DATA TO PROCESS:
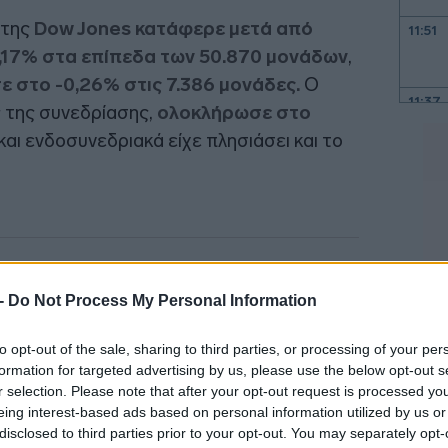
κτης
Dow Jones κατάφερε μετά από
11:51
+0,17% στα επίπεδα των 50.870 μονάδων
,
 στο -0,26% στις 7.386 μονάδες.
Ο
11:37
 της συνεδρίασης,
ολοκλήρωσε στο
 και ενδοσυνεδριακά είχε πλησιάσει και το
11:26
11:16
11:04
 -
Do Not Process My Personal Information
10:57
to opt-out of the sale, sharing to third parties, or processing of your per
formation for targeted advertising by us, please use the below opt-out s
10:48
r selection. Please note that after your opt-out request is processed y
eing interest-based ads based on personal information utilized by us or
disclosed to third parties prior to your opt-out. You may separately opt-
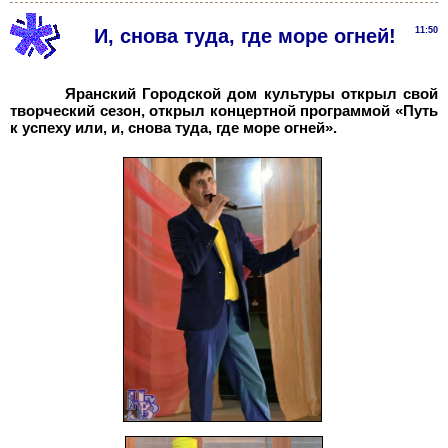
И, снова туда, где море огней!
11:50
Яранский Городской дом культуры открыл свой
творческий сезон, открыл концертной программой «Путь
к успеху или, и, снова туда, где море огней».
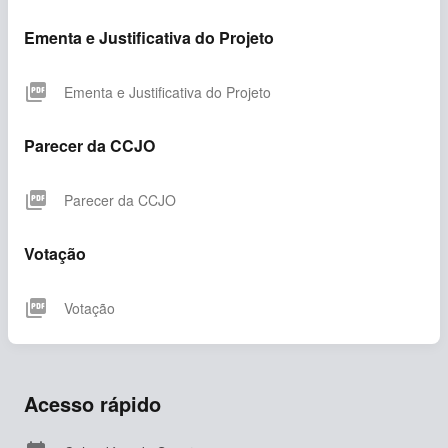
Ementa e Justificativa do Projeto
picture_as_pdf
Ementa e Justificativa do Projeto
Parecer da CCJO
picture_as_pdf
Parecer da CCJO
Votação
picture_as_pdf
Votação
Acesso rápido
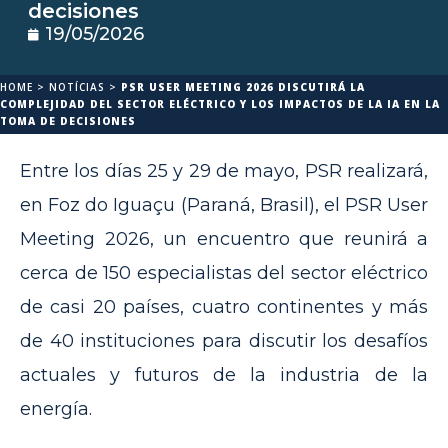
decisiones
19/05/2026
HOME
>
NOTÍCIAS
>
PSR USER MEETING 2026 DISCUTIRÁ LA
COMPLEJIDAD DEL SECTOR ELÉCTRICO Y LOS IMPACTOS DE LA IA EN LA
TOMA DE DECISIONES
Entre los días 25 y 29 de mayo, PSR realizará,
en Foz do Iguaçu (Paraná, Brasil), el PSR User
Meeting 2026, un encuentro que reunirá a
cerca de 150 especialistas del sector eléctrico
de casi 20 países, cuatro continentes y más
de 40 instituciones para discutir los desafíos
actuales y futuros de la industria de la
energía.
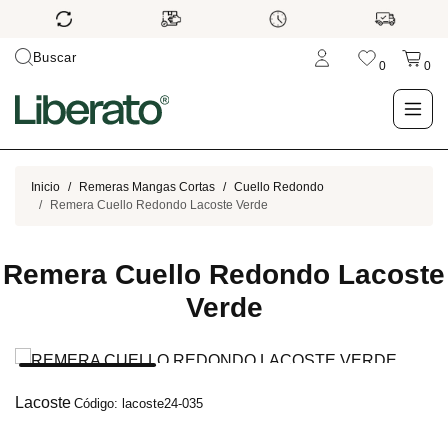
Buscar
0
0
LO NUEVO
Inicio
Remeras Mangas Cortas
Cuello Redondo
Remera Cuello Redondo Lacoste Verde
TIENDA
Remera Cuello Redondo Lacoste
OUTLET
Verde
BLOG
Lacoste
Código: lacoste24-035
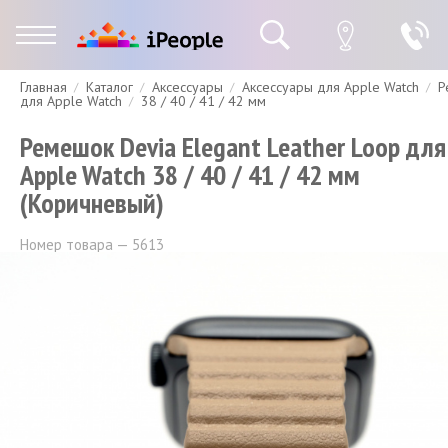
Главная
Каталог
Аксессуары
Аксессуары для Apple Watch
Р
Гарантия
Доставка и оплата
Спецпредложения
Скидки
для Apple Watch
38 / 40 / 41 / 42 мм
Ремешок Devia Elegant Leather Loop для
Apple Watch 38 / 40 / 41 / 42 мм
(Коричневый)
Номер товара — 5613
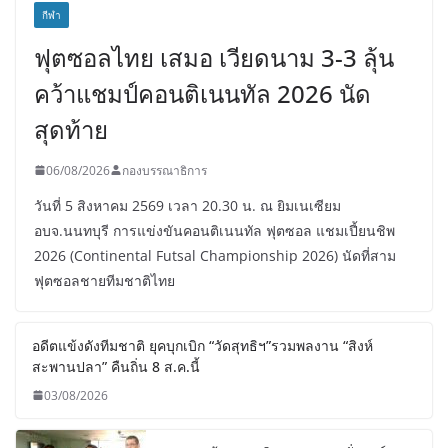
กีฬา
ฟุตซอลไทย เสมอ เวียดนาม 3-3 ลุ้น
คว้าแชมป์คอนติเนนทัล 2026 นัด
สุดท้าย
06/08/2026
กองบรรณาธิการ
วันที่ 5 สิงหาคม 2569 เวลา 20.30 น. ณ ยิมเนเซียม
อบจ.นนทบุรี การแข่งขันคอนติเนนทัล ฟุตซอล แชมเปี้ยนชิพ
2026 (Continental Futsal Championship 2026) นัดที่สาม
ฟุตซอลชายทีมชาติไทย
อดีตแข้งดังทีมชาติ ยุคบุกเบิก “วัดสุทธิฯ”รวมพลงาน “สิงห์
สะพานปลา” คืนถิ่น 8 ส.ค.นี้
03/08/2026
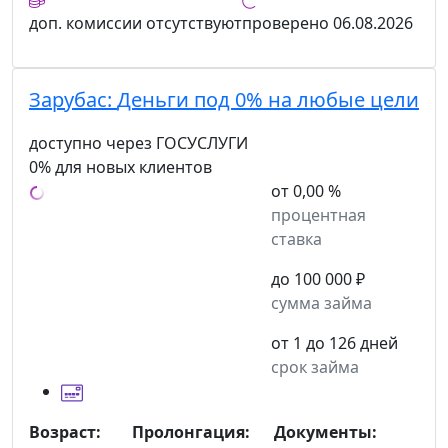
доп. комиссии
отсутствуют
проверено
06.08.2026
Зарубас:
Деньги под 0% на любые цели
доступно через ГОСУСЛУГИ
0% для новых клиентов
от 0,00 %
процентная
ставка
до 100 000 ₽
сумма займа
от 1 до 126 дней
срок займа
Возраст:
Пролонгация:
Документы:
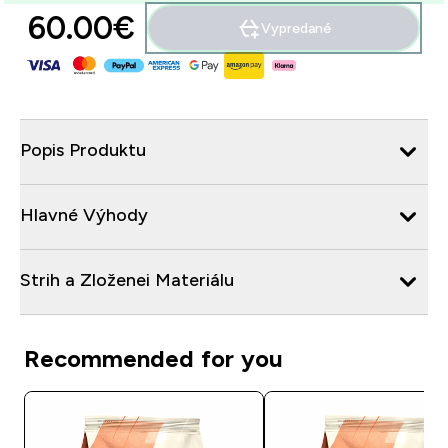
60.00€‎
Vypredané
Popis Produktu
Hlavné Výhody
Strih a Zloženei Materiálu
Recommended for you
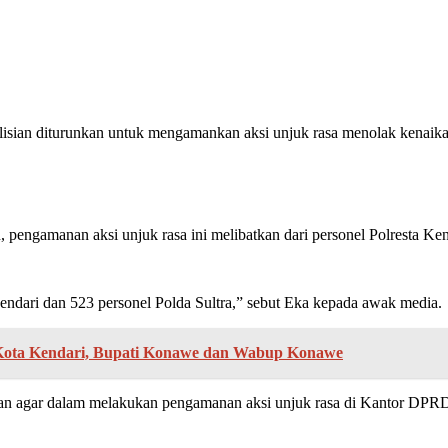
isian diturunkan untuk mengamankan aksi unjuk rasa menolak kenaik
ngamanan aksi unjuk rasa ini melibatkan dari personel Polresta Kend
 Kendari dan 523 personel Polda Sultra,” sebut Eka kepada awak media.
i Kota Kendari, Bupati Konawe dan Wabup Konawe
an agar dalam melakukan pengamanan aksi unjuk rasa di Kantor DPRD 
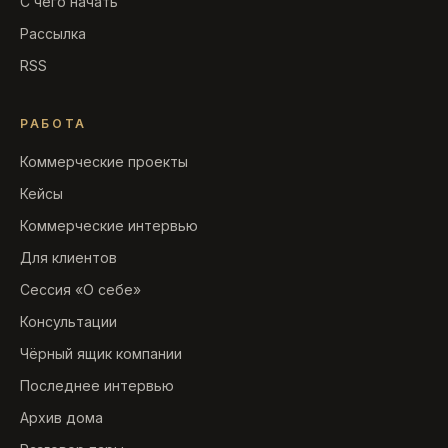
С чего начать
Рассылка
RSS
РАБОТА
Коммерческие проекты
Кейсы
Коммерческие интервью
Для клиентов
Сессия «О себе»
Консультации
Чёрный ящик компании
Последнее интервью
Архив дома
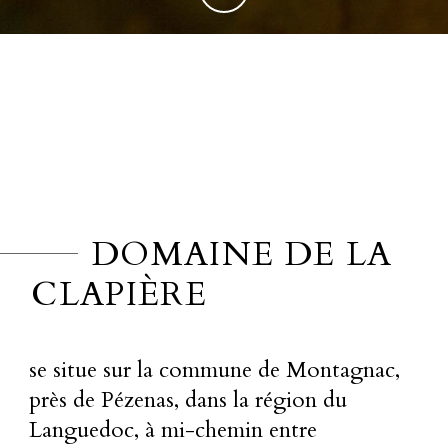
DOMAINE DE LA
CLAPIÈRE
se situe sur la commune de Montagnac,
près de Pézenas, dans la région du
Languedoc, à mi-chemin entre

* * *

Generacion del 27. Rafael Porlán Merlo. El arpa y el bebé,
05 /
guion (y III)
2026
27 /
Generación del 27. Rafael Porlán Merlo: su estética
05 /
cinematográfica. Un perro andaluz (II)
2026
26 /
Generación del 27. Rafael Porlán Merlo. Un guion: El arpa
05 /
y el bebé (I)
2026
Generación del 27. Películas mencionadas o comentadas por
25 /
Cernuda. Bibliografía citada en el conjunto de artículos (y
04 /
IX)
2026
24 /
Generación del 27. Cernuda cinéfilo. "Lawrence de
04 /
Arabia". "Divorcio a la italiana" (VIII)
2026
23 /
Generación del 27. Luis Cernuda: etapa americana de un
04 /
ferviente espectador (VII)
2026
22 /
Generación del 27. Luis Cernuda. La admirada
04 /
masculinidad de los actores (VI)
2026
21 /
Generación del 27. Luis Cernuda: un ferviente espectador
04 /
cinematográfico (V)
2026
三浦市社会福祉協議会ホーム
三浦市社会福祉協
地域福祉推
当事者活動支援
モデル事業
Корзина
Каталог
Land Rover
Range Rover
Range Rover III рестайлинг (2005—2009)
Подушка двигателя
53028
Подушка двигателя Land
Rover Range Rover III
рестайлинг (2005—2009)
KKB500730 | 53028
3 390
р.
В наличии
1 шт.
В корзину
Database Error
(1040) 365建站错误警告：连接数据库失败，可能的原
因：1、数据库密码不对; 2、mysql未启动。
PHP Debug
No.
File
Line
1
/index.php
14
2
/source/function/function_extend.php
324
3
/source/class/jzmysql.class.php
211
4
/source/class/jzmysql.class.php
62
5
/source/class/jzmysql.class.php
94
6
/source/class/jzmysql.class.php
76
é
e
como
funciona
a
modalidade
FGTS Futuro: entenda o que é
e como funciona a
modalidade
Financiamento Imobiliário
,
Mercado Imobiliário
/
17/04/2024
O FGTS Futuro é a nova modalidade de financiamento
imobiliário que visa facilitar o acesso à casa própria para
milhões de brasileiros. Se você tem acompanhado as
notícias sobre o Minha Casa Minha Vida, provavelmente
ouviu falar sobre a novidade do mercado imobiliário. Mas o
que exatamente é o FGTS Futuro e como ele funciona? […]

WORK INSTRUCTION:
The lines to report are those in the material above that contain the word "Аксессуары"; copy every one of them.

SOLVED EXERCISE:
Аксессуары
Аксессуары для Apple Watch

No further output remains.